BEGIN SOURCE MATERIAL
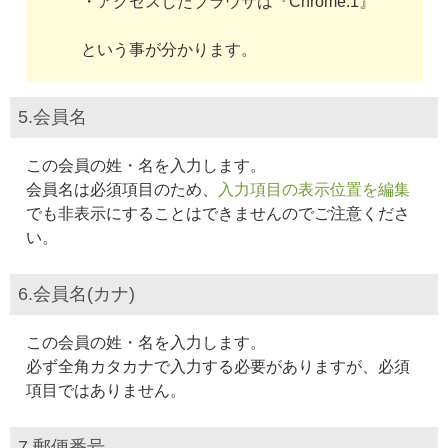
・アクセスしたブラウザは『Chrome:1』
という事が分かります。
5.会員名
この会員の姓・名を入力します。
会員名は必須項目のため、
入力項目の表示位置を編集
でも非表示にすることはできませんのでご注意くださ
い。
6.会員名(カナ)
この会員の姓・名を入力します。
必ず全角カタカナで入力する必要がありますが、必須
項目ではありません。
7.郵便番号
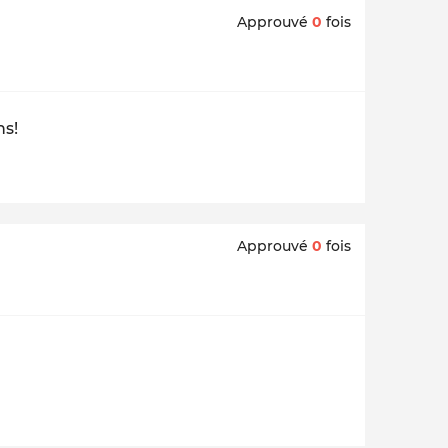
Approuvé
0
fois
ns!
Approuvé
0
fois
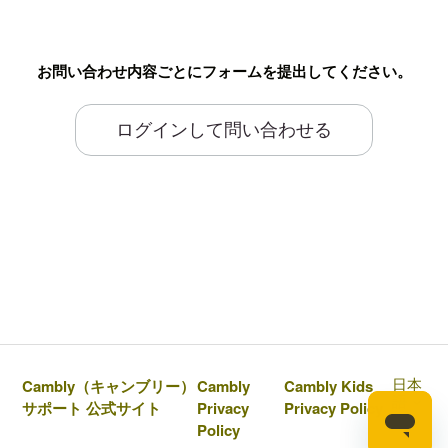
お問い合わせ内容ごとにフォームを提出してください。
ログインして問い合わせる
日本
Cambly（キャンブリー）
Cambly
Cambly Kids
語
サポート 公式サイト
Privacy
Privacy Policy
Policy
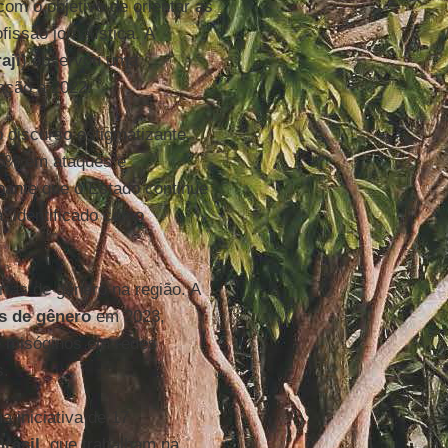
 com o objetivo de orientar as
fissão jornalística. A
aji
) observou uma
ação a 2022.
discurso estigmatizante,
45% em ataques e
pante que o Estado continue
, identificado como
tas de gênero na região. A
as de gênero
em 2023,
 e misóginos em redes
s.
 iniciativa de 17
Brasil
, que trabalham na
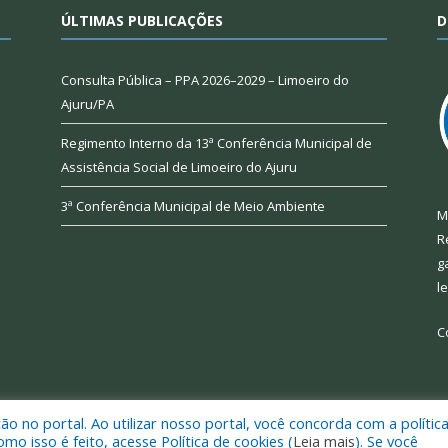
ÚLTIMAS PUBLICAÇÕES
D
Consulta Pública – PPA 2026–2029 – Limoeiro do
Ajuru/PA
Regimento Interno da 13ª Conferência Municipal de
Assistência Social de Limoeiro do Ajuru
3ª Conferência Municipal de Meio Ambiente
M
R
g
l
C
 no portal. Ao utilizar nosso portal, você concorda com a polític
 de Limoeiro do Ajuru.
Mapa do Si
 isso é feito, acesse Política de cookies (
Leia mais
). Se você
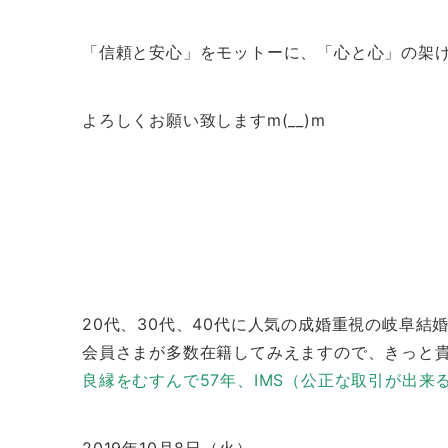
「信頼と安心」をモットーに、「心と心」の架
よろしくお願い致しますm(__)m
20代、30代、40代に人気の成婚重視の岐阜結
会員さまが多数在籍してみえますので、きっと
良縁をむすんで57年、IMS（公正な取引が出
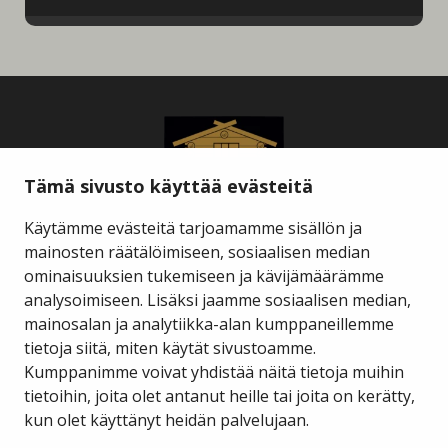
Tämä sivusto käyttää evästeitä
Käytämme evästeitä tarjoamamme sisällön ja
mainosten räätälöimiseen, sosiaalisen median
ominaisuuksien tukemiseen ja kävijämäärämme
Savukosken kunta
analysoimiseen. Lisäksi jaamme sosiaalisen median,
mainosalan ja analytiikka-alan kumppaneillemme
tietoja siitä, miten käytät sivustoamme.
Kauppakuja 2 A 1
98800 Savukoski
Kumppanimme voivat yhdistää näitä tietoja muihin
tietoihin, joita olet antanut heille tai joita on kerätty,
hallinto@savukoski.fi
kun olet käyttänyt heidän palvelujaan.
Webmail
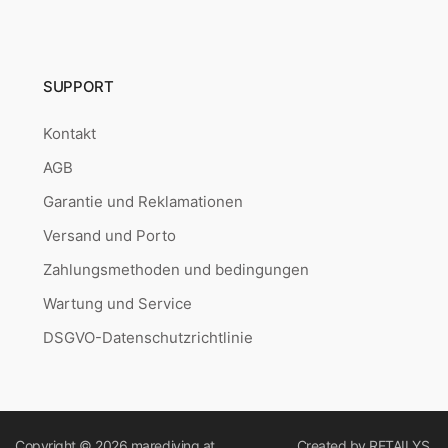
SUPPORT
Kontakt
AGB
Garantie und Reklamationen
Versand und Porto
Zahlungsmethoden und bedingungen
Wartung und Service
DSGVO-Datenschutzrichtlinie
Copyright © 2026
marediving.at
Created by
RETAILYS.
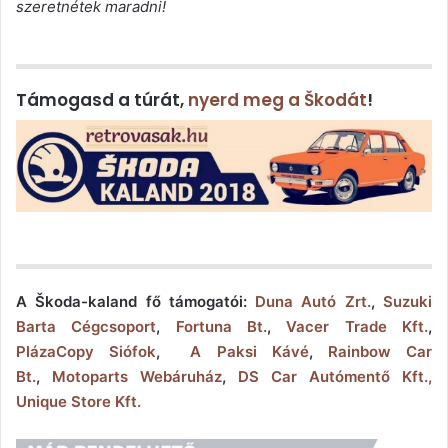
szeretnétek maradni!
Támogasd a túrát,
nyerd meg a Škodát
!
A Škoda-kaland fő támogatói:
Duna Autó Zrt.
,
Suzuki
Barta Cégcsoport
,
Fortuna Bt.
,
Vacer Trade Kft.
,
PlázaCopy Siófok
,
A Paksi Kávé
,
Rainbow Car
Bt.
,
Motoparts Webáruház
,
DS Car Autómentő Kft.,
Unique Store Kft.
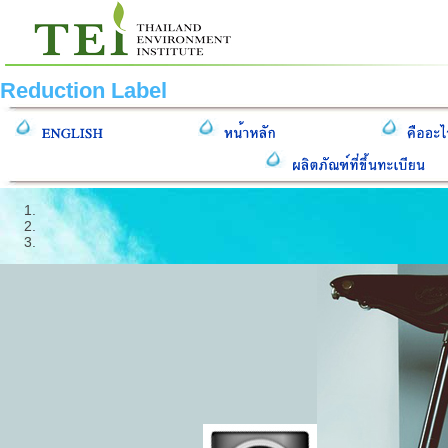
Reduction Label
END SOURCE MATERIAL
AIM OF THE EXERCISE - Would you print exactly the lines in the listing above, from the line bearing "3ª Conferência Municipal de Meio Ambiente" through the line bearing "hallinto@savukoski.fi", leaving out all pictures?

WRITTEN REPLY -
3ª Conferência Municipal de Meio Ambiente
M
R
g
l
C
 no portal. Ao utilizar nosso portal, você concorda com a polític
 de Limoeiro do Ajuru.
Mapa do Si
 isso é feito, acesse Política de cookies (
Leia mais
). Se você
「信頼と安心」をモットーに、「心と心」の架
よろしくお願い致しますm(__)m
20代、30代、40代に人気の成婚重視の岐阜結
会員さまが多数在籍してみえますので、きっと
良縁をむすんで57年、IMS（公正な取引が出
Tämä sivusto käyttää evästeitä
Käytämme evästeitä tarjoamamme sisällön ja
mainosten räätälöimiseen, sosiaalisen median
ominaisuuksien tukemiseen ja kävijämäärämme
Savukosken kunta
analysoimiseen. Lisäksi jaamme sosiaalisen median,
mainosalan ja analytiikka-alan kumppaneillemme
tietoja siitä, miten käytät sivustoamme.
Kauppakuja 2 A 1
98800 Savukoski
Kumppanimme voivat yhdistää näitä tietoja muihin
tietoihin, joita olet antanut heille tai joita on kerätty,
hallinto@savukoski.fi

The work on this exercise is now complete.